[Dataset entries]
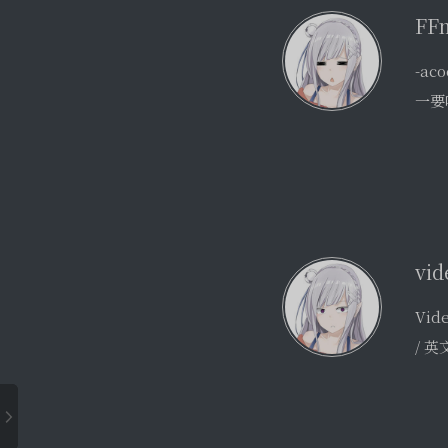
Vi
/ 英
字
拖入字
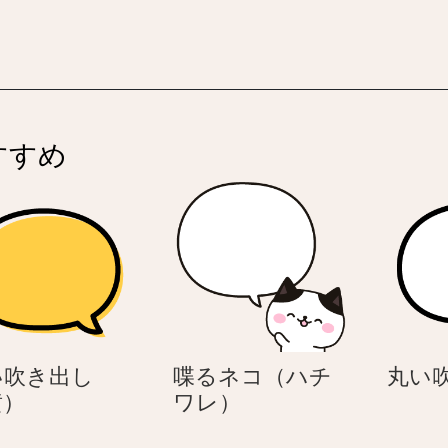
大
る
）
事
ネ
な
コ
こ
（ハ
と
チ
を
ワ
すすめ
喋
レ）
る
ネ
コ
（ハ
チ
ワ
レ）
い吹き出し
喋るネコ（ハチ
丸い
丸
喋
黄）
ワレ）
い
る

WHAT IS NEEDED: Apart from the images, every line above is to be given again exactly.

YOUR RESPONSE:
Vi
/ 英
字
拖入字
大
る
）
事
ネ
な
コ
こ
（ハ
と
チ
を
ワ
すすめ
喋
レ）
る
ネ
コ
（ハ
チ
ワ
レ）
い吹き出し
喋るネコ（ハチ
丸い
丸
喋
黄）
ワレ）
い
る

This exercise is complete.